I'll move to the technical aspects. Such a hack would require to understand the formats of the ".lzs", ".txf" and "talk.dat" files. Here is the information I could gather:
+ LZS is an already well understood format. See this page: www.cetramod.it/forum/viewtopic.php?f=52&t=266. I don't understand Italian, so I don't really know who to credit for the information (the author of the post?), but in summary it is a 254-bytes sliding-window compression scheme. To be specific:
- bytes 0x0 to 0x2: the expected extension of the decompressed file; should be "txf" for "font.lzs"
- byte 0x3: should be '\0'
- bytes 0x4 to 0x7 (little endian uint32): decompressed file size
- bytes 0x8 to 0xb (little endian uint32): (compressed file size) - 4
- bytes 0xc to 0xf (little endian uint32): flag value; must be less than 255, which means that bytes 0xd to 0xf are always "\0\0\0"
- the rest is compressed data; to decompress it, all the characters are to be copied as is except the flag byte which indicates a match, and is followed by the distance/length pair (unless it is followed by another flag byte, in which case a single byte with the flag value should be added to the uncompressed data); the distance and length are one uint8 each; the distance is given from the current position, and should be substracted 1 if it is greater than the flag (to account for the two-consecutive-flags special case); see for instance LZ77 on Wikipedia if you're not familiar with such compression methods
+ TXF is a very simple bitmap format:
- bytes 0x0 to 0xf are the header; the big-endian-encoded uint16 at offsets 0x4 and 0x6 are the image width and height, respectively; it is 1024×2272 for "font.txf"

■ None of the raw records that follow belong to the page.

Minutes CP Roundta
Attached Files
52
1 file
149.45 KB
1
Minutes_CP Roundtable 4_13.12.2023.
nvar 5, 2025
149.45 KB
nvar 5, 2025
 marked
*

- the rest is pixel data in the usual scanline order; when it comes to the "font.txf" file, there are two channels: the first is alpha and the other is value, I guess (it is worth 0xff for all the pixels)

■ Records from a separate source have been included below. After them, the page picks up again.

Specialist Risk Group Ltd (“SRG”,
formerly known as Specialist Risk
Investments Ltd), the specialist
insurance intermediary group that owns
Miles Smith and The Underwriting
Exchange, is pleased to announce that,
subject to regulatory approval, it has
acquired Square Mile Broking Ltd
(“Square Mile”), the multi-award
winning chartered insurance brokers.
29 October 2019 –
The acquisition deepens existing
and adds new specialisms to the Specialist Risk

+ "talk.dat" has the following structure:
- bytes 0x0 to 0x3 (big endian): the number of conversations (?)
- bytes 0x4 to 0x7 (big endian): should be the same as bytes 0x0 to 0x3
- following 56×(number of conversations) bytes: an array of conversation (?) structures; the first 4 bytes of each element (big endian) are the offset of the conversation start in the conversation data, in bytes (so if it is n, the conversation starts at n+8+56×(number of conversations) from the beginning of the file)
- the rest is conversation data; in particular, spoken lines begin with '\1' and end with '\0' (but of course, not all the '\1' indicate the beginning of a spoken line)

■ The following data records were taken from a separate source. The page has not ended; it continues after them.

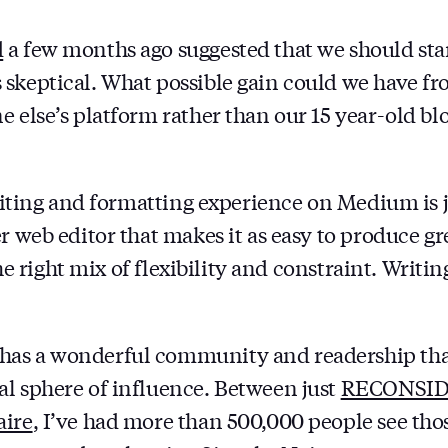
d
a few months ago suggested that we should star
skeptical. What possible gain could we have fr
e else’s platform rather than our 15 year-old bl
writing and formatting experience on Medium is j
r web editor that makes it as easy to produce gr
t the right mix of flexibility and constraint. Writ
as a wonderful community and readership that
l sphere of influence. Between just
RECONSI
aire
, I’ve had more than 500,000 people see thos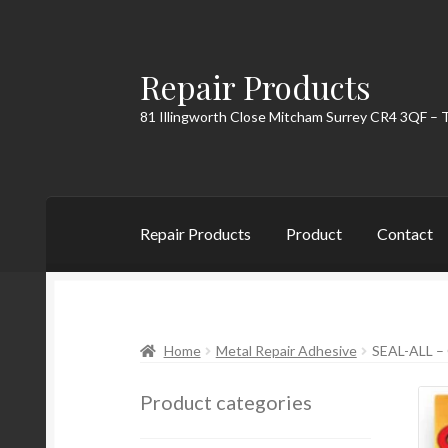
Repair Products
Skip
Skip
to
to
81 Illingworth Close Mitcham Surrey CR4 3QF – 
navigation
content
Repair Products
Product
Contact
Home
About
Cart
Checkout
Contact
My Acc
Home
Metal Repair Adhesive
SEAL-ALL 
Product categories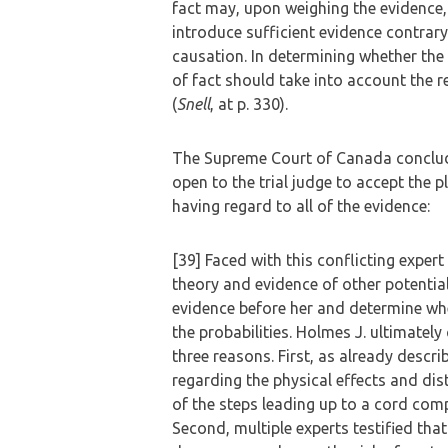
fact may, upon weighing the evidence
introduce sufficient evidence contrary
causation. In determining whether the 
of fact should take into account the r
(
Snell
, at p. 330).
The Supreme Court of Canada concluded
open to the trial judge to accept the p
having regard to all of the evidence:
[39] Faced with this conflicting expert
theory and evidence of other potentia
evidence before her and determine wh
the probabilities. Holmes J. ultimatel
three reasons. First, as already descr
regarding the physical effects and dis
of the steps leading up to a cord com
Second, multiple experts testified tha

That's basically it. I've also got some very basic understanding of "font.ffm", but normally one should not need to mess with it. It is necessary to associate the glyph position in the "font.txf" bitmap with its SJIS byte sequence. The kanji table given below should be enough. Ask me I you really need to know.
Some kanjis of "font.lzs", in order (starting from glyph 486):
With some more dedicated programming, we could actually make the whole game text translated. I'll look into it after i'm done dumping/translating the eboot, but if anyone is interested/able to do something with this info, by all means, go for it.